### MATERIAL FOR THIS TASK
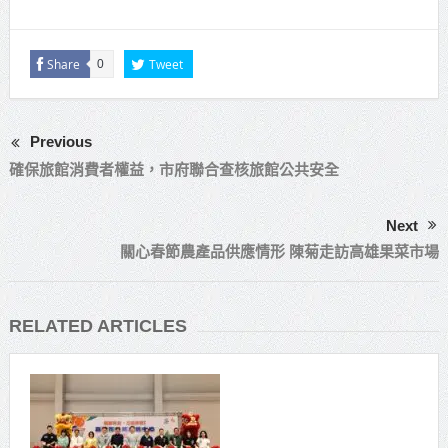
Share
Tweet
0
Previous
確保旅館消費者權益，市府聯合查核旅館公共安全
Next
關心春節農產品供應情形 陳菊走訪高雄果菜市場
RELATED ARTICLES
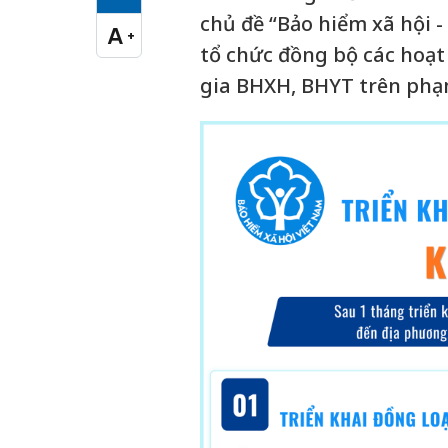
Cỡ chữ vừa
chủ đề “Bảo hiểm xã hội -
A
+
Cỡ chữ lớn
tổ chức đồng bộ các hoạt
gia BHXH, BHYT trên phạm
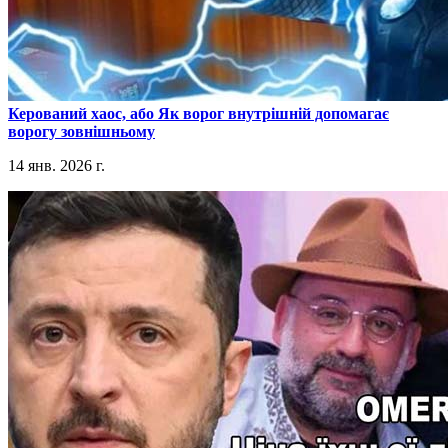
​Керований хаос, або Як ворог внутрішній допомагає
ворогу зовнішньому
14 янв. 2026 г.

### EXERCISE DESCRIPTION
Return every entry unchanged and skip the pictures.

### OUTPUT FOR THIS EXERCISE
Share
Tweet
0
Previous
確保旅館消費者權益，市府聯合查核旅館公共安全
Next
關心春節農產品供應情形 陳菊走訪高雄果菜市場
RELATED ARTICLES
Cỡ chữ vừa
chủ đề “Bảo hiểm xã hội -
A
+
Cỡ chữ lớn
tổ chức đồng bộ các hoạt
gia BHXH, BHYT trên phạm
​Керований хаос, або Як ворог внутрішній допомагає
ворогу зовнішньому
14 янв. 2026 г.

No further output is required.